---------- Given records ----------

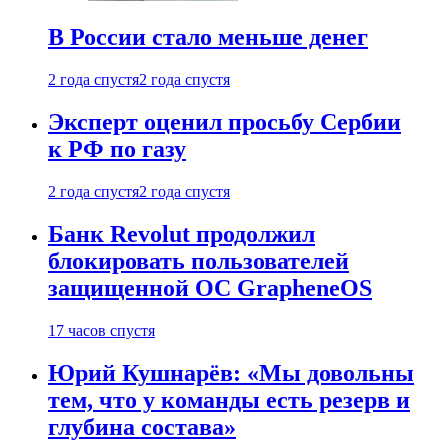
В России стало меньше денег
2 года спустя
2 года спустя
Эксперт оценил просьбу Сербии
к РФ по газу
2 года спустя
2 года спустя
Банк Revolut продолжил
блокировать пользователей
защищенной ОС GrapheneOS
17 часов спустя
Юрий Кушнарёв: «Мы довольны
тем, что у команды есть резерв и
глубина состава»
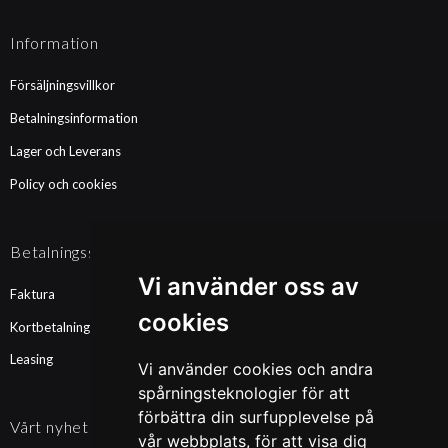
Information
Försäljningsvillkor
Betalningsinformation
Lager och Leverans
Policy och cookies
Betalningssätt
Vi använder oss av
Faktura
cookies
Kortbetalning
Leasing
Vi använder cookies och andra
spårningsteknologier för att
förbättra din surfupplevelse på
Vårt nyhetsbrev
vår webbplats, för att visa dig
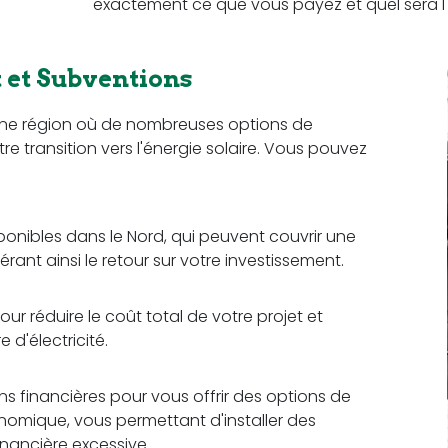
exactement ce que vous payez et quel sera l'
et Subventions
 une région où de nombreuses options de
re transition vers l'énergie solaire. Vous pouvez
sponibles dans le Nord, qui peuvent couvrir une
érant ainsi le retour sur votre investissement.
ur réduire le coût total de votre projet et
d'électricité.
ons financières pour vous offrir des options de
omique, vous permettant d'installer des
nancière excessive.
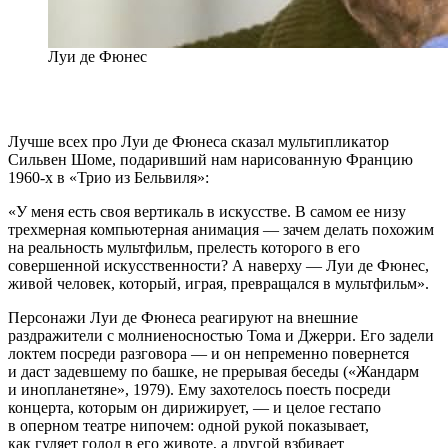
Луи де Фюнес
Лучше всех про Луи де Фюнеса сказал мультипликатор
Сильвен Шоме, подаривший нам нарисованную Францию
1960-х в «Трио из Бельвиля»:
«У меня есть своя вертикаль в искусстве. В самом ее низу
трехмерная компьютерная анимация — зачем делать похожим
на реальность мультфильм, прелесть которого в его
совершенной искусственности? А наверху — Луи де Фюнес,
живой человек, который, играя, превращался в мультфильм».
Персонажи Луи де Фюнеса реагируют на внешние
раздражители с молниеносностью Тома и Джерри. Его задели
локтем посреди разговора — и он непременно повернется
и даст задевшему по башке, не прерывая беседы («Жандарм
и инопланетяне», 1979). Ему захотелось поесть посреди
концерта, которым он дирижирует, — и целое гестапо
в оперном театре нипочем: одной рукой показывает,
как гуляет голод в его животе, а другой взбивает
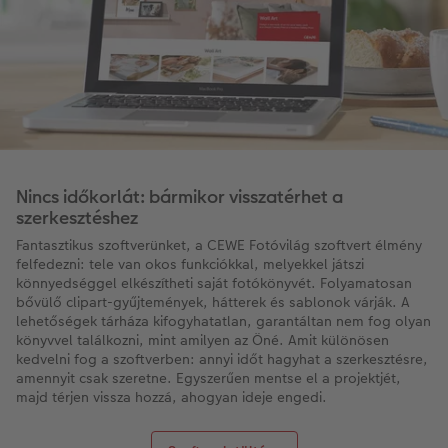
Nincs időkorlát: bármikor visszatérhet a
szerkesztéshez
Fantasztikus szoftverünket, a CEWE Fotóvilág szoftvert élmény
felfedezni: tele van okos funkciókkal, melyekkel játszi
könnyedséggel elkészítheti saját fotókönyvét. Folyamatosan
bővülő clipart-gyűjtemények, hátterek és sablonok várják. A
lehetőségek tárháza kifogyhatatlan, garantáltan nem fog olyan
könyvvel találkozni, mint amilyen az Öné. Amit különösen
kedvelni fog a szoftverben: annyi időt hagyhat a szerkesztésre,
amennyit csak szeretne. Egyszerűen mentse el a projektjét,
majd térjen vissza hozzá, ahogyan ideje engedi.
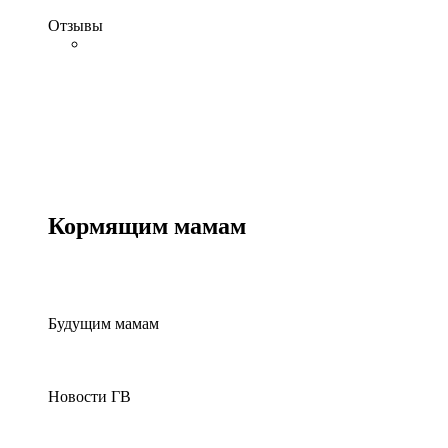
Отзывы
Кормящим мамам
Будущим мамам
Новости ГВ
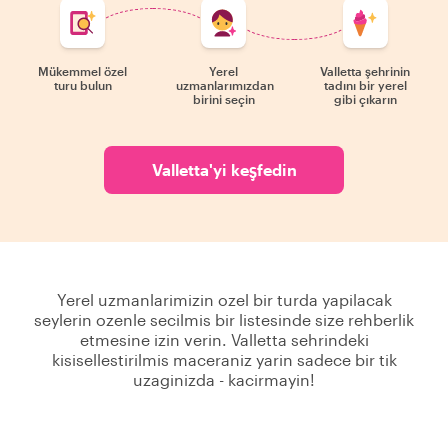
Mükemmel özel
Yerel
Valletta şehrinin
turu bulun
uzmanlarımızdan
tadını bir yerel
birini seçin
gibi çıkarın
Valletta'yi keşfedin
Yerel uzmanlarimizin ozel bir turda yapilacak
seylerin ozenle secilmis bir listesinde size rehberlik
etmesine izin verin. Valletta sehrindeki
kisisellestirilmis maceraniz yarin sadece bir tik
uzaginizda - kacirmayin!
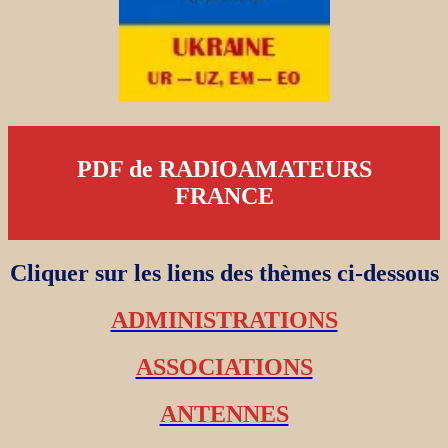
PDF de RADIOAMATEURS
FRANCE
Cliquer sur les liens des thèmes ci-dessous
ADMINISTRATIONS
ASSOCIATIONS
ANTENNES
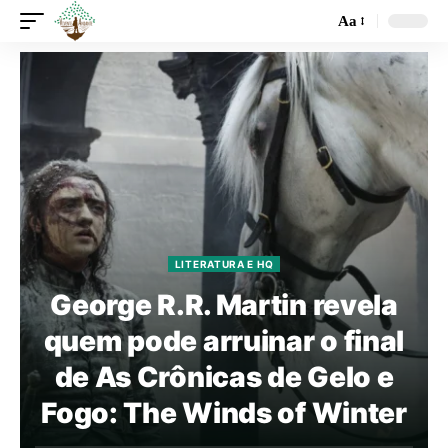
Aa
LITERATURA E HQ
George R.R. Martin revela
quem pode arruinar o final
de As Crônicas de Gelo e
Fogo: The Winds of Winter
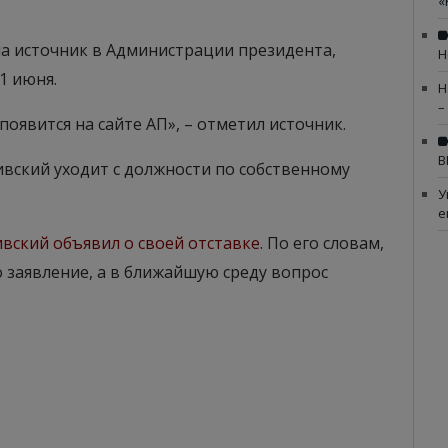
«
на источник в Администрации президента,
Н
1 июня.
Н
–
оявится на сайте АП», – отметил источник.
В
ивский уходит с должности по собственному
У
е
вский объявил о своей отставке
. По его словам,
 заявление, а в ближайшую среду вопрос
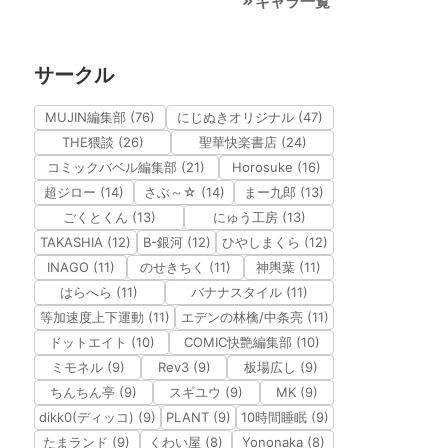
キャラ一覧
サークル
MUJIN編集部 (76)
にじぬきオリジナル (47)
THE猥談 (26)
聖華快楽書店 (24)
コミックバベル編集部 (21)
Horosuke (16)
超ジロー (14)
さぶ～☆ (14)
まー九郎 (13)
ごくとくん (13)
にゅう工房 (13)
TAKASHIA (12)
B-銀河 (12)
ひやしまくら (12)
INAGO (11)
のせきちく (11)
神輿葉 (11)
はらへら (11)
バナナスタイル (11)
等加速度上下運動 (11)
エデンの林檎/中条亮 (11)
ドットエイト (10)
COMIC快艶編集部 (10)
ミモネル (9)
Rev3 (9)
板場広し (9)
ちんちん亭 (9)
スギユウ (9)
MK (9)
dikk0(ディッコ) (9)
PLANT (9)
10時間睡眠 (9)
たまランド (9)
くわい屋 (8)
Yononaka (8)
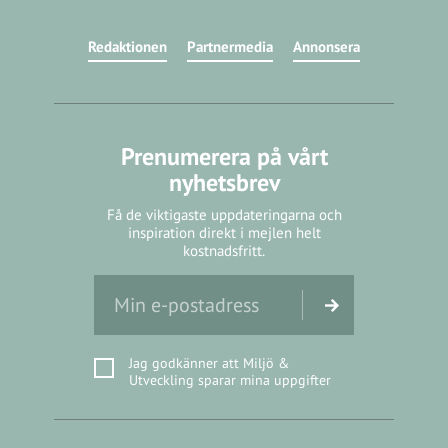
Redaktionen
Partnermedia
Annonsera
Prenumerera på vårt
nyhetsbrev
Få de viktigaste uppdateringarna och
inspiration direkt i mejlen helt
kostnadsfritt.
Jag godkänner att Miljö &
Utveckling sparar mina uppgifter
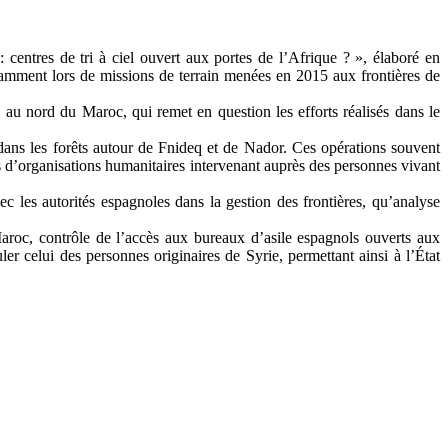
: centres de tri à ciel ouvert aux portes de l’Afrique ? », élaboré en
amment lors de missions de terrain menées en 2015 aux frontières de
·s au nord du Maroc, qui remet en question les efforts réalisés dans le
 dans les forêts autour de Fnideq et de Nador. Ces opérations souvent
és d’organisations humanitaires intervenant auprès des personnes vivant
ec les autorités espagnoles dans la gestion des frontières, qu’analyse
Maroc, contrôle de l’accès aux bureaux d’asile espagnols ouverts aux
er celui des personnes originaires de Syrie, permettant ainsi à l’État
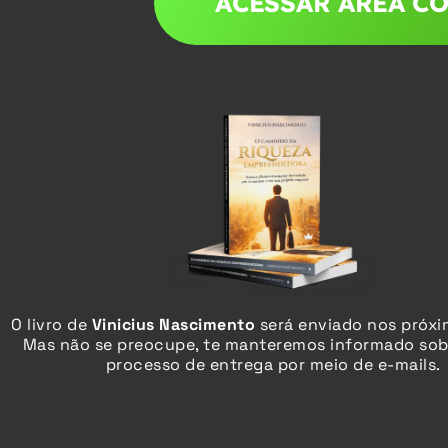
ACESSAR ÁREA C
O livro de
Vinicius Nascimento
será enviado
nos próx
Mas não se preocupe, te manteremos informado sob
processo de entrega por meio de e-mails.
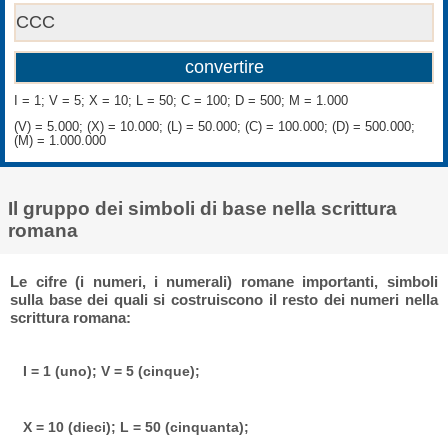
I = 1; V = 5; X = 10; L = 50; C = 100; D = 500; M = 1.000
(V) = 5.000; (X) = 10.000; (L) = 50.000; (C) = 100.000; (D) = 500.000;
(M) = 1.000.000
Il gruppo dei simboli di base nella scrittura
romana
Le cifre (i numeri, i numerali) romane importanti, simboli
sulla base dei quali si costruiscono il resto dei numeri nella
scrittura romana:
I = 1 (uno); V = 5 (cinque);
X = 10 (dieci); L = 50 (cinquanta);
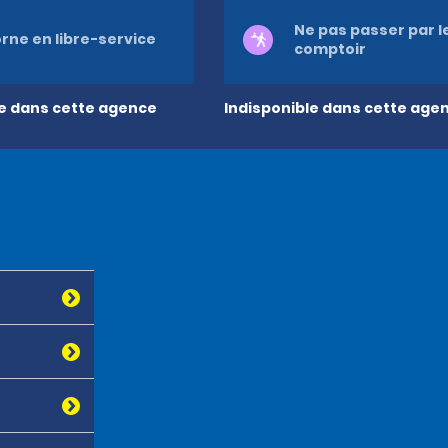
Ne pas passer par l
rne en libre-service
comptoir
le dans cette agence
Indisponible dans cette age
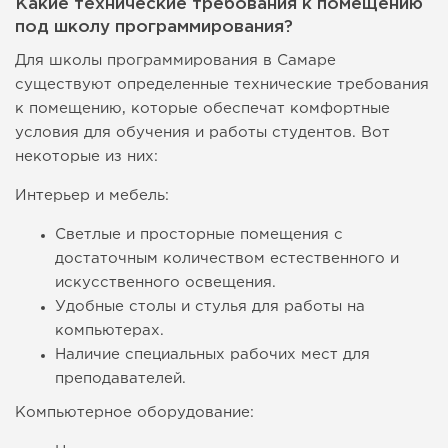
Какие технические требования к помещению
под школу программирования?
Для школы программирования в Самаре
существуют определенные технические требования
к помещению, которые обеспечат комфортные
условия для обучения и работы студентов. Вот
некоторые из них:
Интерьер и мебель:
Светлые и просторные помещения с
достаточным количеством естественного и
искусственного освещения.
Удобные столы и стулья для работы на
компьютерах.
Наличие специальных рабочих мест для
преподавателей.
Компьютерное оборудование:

----------

§ What this task involves: Every line of the data above should be quoted exactly. Omit the pictures.

§ Final answer:
В России стало меньше денег
2 года спустя
2 года спустя
Эксперт оценил просьбу Сербии
к РФ по газу
2 года спустя
2 года спустя
Банк Revolut продолжил
блокировать пользователей
защищенной ОС GrapheneOS
17 часов спустя
Юрий Кушнарёв: «Мы довольны
тем, что у команды есть резерв и
глубина состава»
Information
Försäljningsvillkor
Betalningsinformation
Lager och Leverans
Policy och cookies
Betalningssätt
Vi använder oss av
Faktura
cookies
Kortbetalning
Leasing
Vi använder cookies och andra
spårningsteknologier för att
förbättra din surfupplevelse på
Vårt nyhetsbrev
vår webbplats, för att visa dig
exactement ce que vous payez et quel sera l'
et Subventions
 une région où de nombreuses options de
re transition vers l'énergie solaire. Vous pouvez
sponibles dans le Nord, qui peuvent couvrir une
érant ainsi le retour sur votre investissement.
ur réduire le coût total de votre projet et
d'électricité.
ons financières pour vous offrir des options de
omique, vous permettant d'installer des
nancière excessive.
Луи де Фюнес
Лучше всех про Луи де Фюнеса сказал мультипликатор
Сильвен Шоме, подаривший нам нарисованную Францию
1960-х в «Трио из Бельвиля»:
«У меня есть своя вертикаль в искусстве. В самом ее низу
трехмерная компьютерная анимация — зачем делать похожим
на реальность мультфильм, прелесть которого в его
совершенной искусственности? А наверху — Луи де Фюнес,
живой человек, который, играя, превращался в мультфильм».
Персонажи Луи де Фюнеса реагируют на внешние
раздражители с молниеносностью Тома и Джерри. Его задели
локтем посреди разговора — и он непременно повернется
и даст задевшему по башке, не прерывая беседы («Жандарм
и инопланетяне», 1979). Ему захотелось поесть посреди
концерта, которым он дирижирует, — и целое гестапо
в оперном театре нипочем: одной рукой показывает,
как гуляет голод в его животе, а другой взбивает
Nincs időkorlát: bármikor visszatérhet a
szerkesztéshez
Fantasztikus szoftverünket, a CEWE Fotóvilág szoftvert élmény
felfedezni: tele van okos funkciókkal, melyekkel játszi
könnyedséggel elkészítheti saját fotókönyvét. Folyamatosan
bővülő clipart-gyűjtemények, hátterek és sablonok várják. A
lehetőségek tárháza kifogyhatatlan, garantáltan nem fog olyan
könyvvel találkozni, mint amilyen az Öné. Amit különösen
kedvelni fog a szoftverben: annyi időt hagyhat a szerkesztésre,
amennyit csak szeretne. Egyszerűen mentse el a projektjét,
majd térjen vissza hozzá, ahogyan ideje engedi.
Отзывы
Кормящим мамам
Будущим мамам
Новости ГВ
Mükemmel özel
Yerel
Valletta şehrinin
turu bulun
uzmanlarımızdan
tadını bir yerel
birini seçin
gibi çıkarın
Valletta'yi keşfedin
Yerel uzmanlarimizin ozel bir turda yapilacak
seylerin ozenle secilmis bir listesinde size rehberlik
etmesine izin verin. Valletta sehrindeki
kisisellestirilmis maceraniz yarin sadece bir tik
uzaginizda - kacirmayin!
PDF de RADIOAMATEURS
FRANCE
Cliquer sur les liens des thèmes ci-dessous
ADMINISTRATIONS
ASSOCIATIONS
ANTENNES
Aa
LITERATURA E HQ
George R.R. Martin revela
quem pode arruinar o final
de As Crônicas de Gelo e
Fogo: The Winds of Winter
«
на источник в Администрации президента,
Н
1 июня.
Н
–
оявится на сайте АП», – отметил источник.
В
ивский уходит с должности по собственному
У
е
вский объявил о своей отставке
. По его словам,
 заявление, а в ближайшую среду вопрос
キャラ一覧
サークル
MUJIN編集部 (76)
にじぬきオリジナル (47)
THE猥談 (26)
聖華快楽書店 (24)
コミックバベル編集部 (21)
Horosuke (16)
超ジロー (14)
さぶ～☆ (14)
まー九郎 (13)
ごくとくん (13)
にゅう工房 (13)
TAKASHIA (12)
B-銀河 (12)
ひやしまくら (12)
INAGO (11)
のせきちく (11)
神輿葉 (11)
はらへら (11)
バナナスタイル (11)
等加速度上下運動 (11)
エデンの林檎/中条亮 (11)
ドットエイト (10)
COMIC快艶編集部 (10)
ミモネル (9)
Rev3 (9)
板場広し (9)
ちんちん亭 (9)
スギユウ (9)
MK (9)
dikk0(ディッコ) (9)
PLANT (9)
10時間睡眠 (9)
たまランド (9)
くわい屋 (8)
Yononaka (8)
Redaktionen
Partnermedia
Annonsera
Prenumerera på vårt
nyhetsbrev
Få de viktigaste uppdateringarna och
inspiration direkt i mejlen helt
kostnadsfritt.
Jag godkänner att Miljö &
Utveckling sparar mina uppgifter
: centres de tri à ciel ouvert aux portes de l’Afrique ? », élaboré en
amment lors de missions de terrain menées en 2015 aux frontières de
·s au nord du Maroc, qui remet en question les efforts réalisés dans le
 dans les forêts autour de Fnideq et de Nador. Ces opérations souvent
és d’organisations humanitaires intervenant auprès des personnes vivant
ec les autorités espagnoles dans la gestion des frontières, qu’analyse
Maroc, contrôle de l’accès aux bureaux d’asile espagnols ouverts aux
er celui des personnes originaires de Syrie, permettant ainsi à l’État
ACESSAR ÁREA C
O livro de
Vinicius Nascimento
será enviado
nos próx
Mas não se preocupe, te manteremos informado sob
processo de entrega por meio de e-mails.
I = 1; V = 5; X = 10; L = 50; C = 100; D = 500; M = 1.000
(V) = 5.000; (X) = 10.000; (L) = 50.000; (C) = 100.000; (D) = 500.000;
(M) = 1.000.000
Il gruppo dei simboli di base nella scrittura
romana
Le cifre (i numeri, i numerali) romane importanti, simboli
sulla base dei quali si costruiscono il resto dei numeri nella
scrittura romana:
I = 1 (uno); V = 5 (cinque);
X = 10 (dieci); L = 50 (cinquanta);
Ne pas passer par l
rne en libre-service
comptoir
le dans cette agence
Indisponible dans cette age
Какие технические требования к помещению
под школу программирования?
Для школы программирования в Самаре
существуют определенные технические требования
к помещению, которые обеспечат комфортные
условия для обучения и работы студентов. Вот
некоторые из них:
Интерьер и мебель:
Светлые и просторные помещения с
достаточным количеством естественного и
искусственного освещения.
Удобные столы и стулья для работы на
компьютерах.
Наличие специальных рабочих мест для
преподавателей.
Компьютерное оборудование:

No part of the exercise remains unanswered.